For those who appreciate the culinary wonders of fresh herbs, there’s a secret weapon to expedite their preparation – the herb remover, a tool that’s often underutilized. Herb strippers, as their name suggests, are designed to effortlessly separate leaves from stems, with varying hole sizes to accommodate different herbs. Simply insert the stem into the smallest hole that fits and pull it through to release the leaves. Some strippers even have larger holes for greens like kale.
Certain models may include a blade for both stripping and chopping herbs, while others feature bowls to catch the leaves as they pass through. This technology has the potential to revolutionize the way people incorporate fresh herbs into their cooking, inspiring them to use herbs more frequently and even experiment with new ones.
Here are some key tips to make the most of this herb-stripping tool:
Preparation: Start by washing and drying your fresh herbs immediately after purchase to remove any pests or dirt. Wrap them in paper towels and seal them in bags to keep them fresh. However, use them within a few days to savor their distinct flavors.
Basil: This widely popular herb is known for its sweet and somewhat spicy flavor. It’s a staple in Mediterranean cuisine and a key ingredient in pesto. To maximize its taste, add the basil leaves (not the stems) near the end of the cooking process, whether you’re preparing fish, chicken, or homemade pasta sauce.
Rosemary: With a fantastic woody and pine-like flavor, rosemary complements dishes like lamb chops, poultry, roast beef, roasted potatoes, flatbread, sweet potato fries, and even cake.
Cilantro (Coriander Leaf): Cilantro is a versatile herb used in Asian and Latin American cuisine. Some love its bright and zesty flavor, while others find it soapy. It works well both raw and cooked, offering flavor without being overwhelming.
Dill: This herb is a common ingredient in German and Scandinavian cuisine. It features a fresh, earthy, and robust flavor, making it a great match for poultry, yogurt, shellfish, salad, soup, and egg dishes like quiche.

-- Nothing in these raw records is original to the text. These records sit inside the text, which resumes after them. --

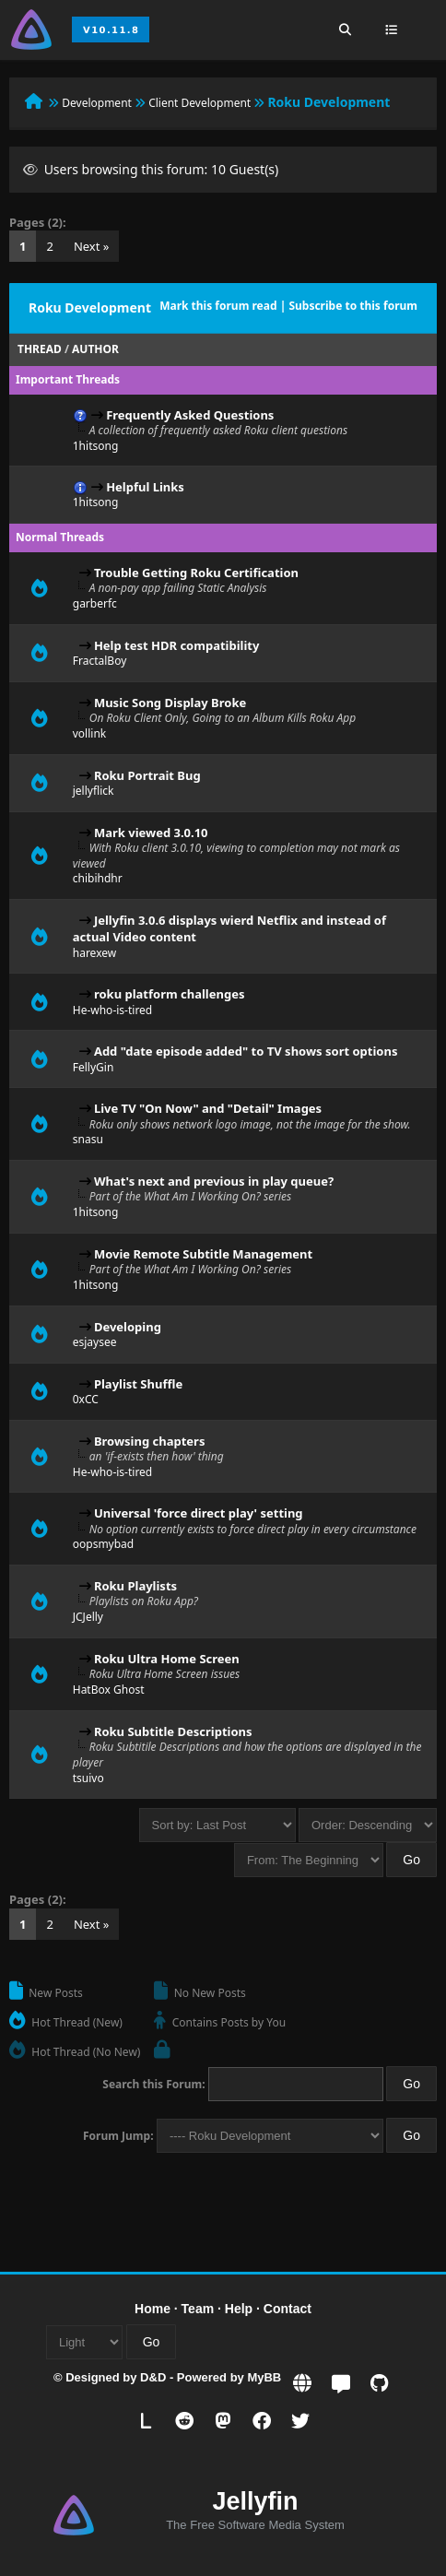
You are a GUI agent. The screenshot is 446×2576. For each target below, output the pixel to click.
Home (152, 2308)
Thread (40, 349)
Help (238, 2308)
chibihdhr (98, 878)
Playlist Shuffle (138, 1384)
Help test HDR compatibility (176, 645)
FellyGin (93, 1067)
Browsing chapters (149, 1441)
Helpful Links (145, 487)
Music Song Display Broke (170, 702)
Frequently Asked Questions (190, 415)
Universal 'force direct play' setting (198, 1513)
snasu (88, 1139)
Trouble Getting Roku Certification (196, 572)
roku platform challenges (169, 994)
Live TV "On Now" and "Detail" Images (208, 1108)
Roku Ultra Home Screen (167, 1658)
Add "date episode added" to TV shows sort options (246, 1051)
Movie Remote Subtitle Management (203, 1254)
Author (95, 349)
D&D (153, 2377)
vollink (89, 733)
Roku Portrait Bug (147, 775)
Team (198, 2308)
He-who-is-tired (113, 1010)
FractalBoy (100, 660)
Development (97, 103)
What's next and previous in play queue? (214, 1181)
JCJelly (88, 1617)
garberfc (95, 603)
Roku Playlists (135, 1586)
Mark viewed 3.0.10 (151, 832)
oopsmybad (103, 1544)
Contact (287, 2308)
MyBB (264, 2377)
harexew (94, 953)
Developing (127, 1326)
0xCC (86, 1399)
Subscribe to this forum (352, 305)
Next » (92, 246)
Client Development (199, 103)
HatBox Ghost (109, 1689)
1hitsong (96, 446)
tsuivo (88, 1778)
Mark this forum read (217, 305)
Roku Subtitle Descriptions (173, 1731)
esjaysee (95, 1342)
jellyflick (93, 790)
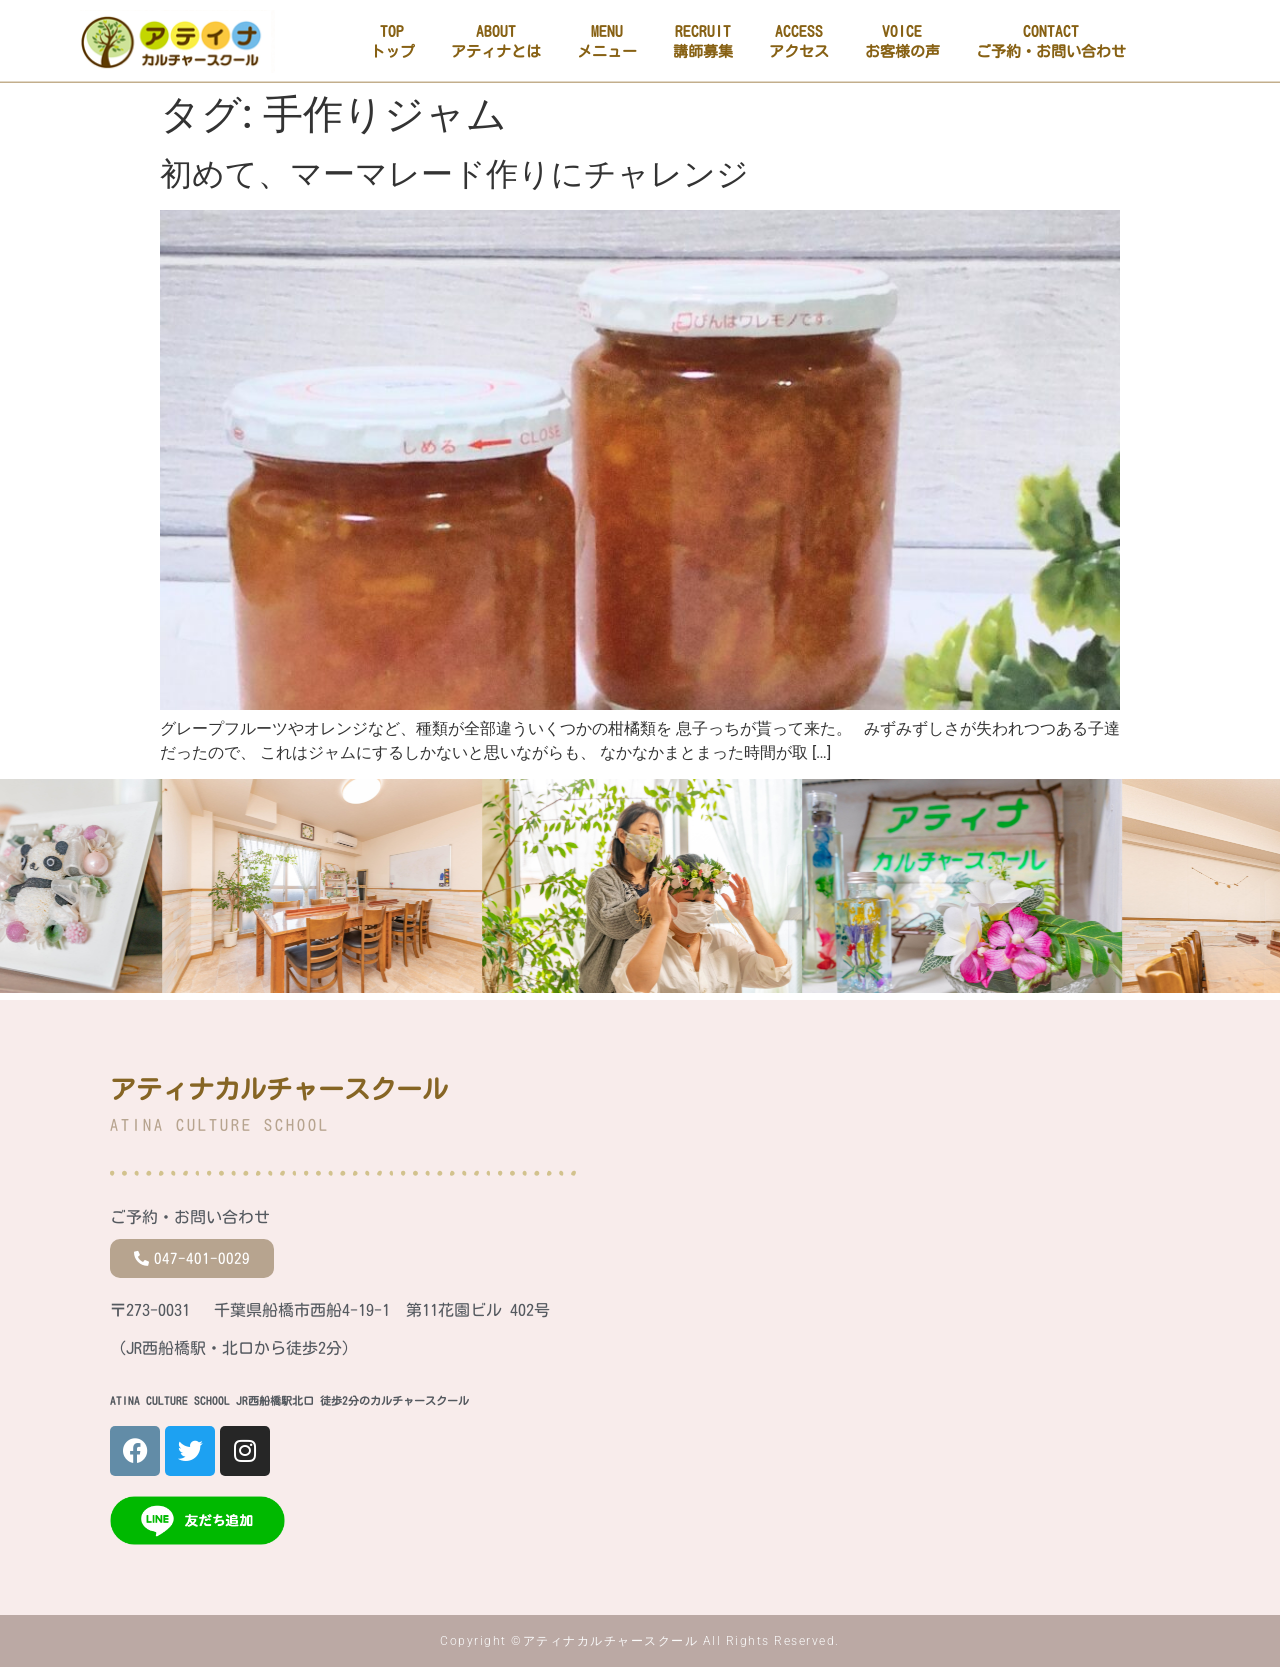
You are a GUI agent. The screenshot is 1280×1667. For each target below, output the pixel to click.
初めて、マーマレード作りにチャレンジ (454, 174)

Marjoram: Marjoram has a softer flavor than oregano but is still quite potent. It pairs beautifully with vegetables and meat and can be used to flavor salads, soups, sauces, fish, and various dishes. Don’t discard the stems; they enhance the flavor of stocks and soups.

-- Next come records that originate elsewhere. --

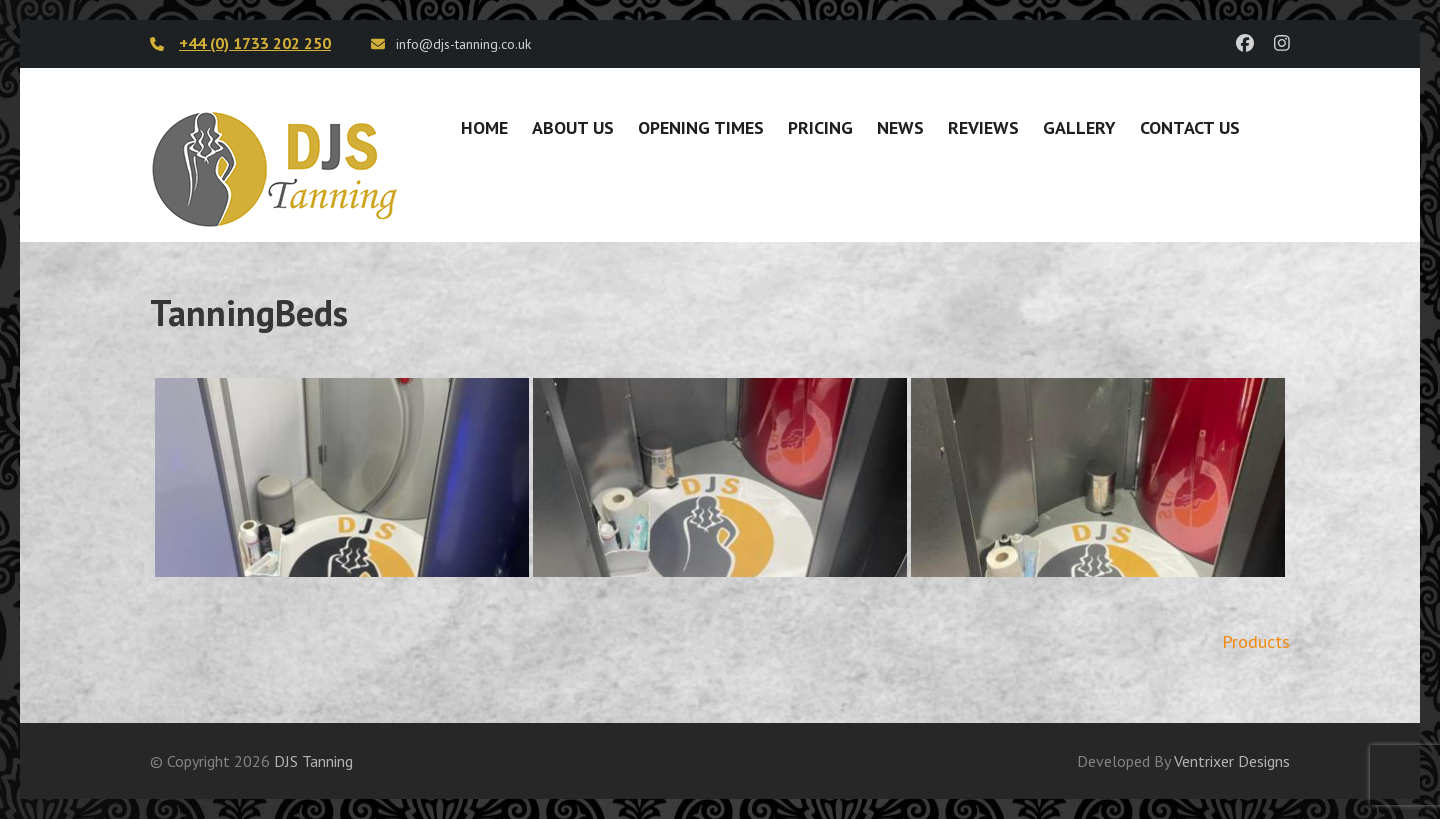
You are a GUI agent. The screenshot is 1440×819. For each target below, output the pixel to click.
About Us (573, 127)
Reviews (983, 127)
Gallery (1079, 127)
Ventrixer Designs (1232, 761)
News (900, 127)
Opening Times (701, 127)
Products (1256, 641)
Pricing (820, 127)
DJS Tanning (313, 761)
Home (484, 127)
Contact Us (1190, 127)
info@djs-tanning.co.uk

Thyme: A staple in French cuisine, thyme boasts a floral scent and a powerful flavor that complements dishes without overpowering other ingredients. Just like rosemary, a herb remover can make thyme preparation a breeze. It’s perfect for roast chicken, bread, potatoes, and cocktails.
Mint: Beyond drinks and pastries, mint can elevate salads, poultry, curries, sandwiches, and even fruit salads.
Parsley: With its fresh and delicate flavor, parsley is a versatile and popular herb. While the leaves are most commonly used, the stems can also enhance your cooking. Use it as a garnish, in soups, or to brighten up salads, with endless culinary possibilities. It pairs particularly well with pasta, butter, eggs, and lemon.
Oregano: Known for its strong flavor, oregano is a necessity in recipes like chili, pasta, and pizza sauces. Unlike herbs like basil, it can withstand heat, so it’s best added at the start of the cooking process. Use it sparingly to avoid overpowering other ingredients, and save the stems to flavor stocks and soups.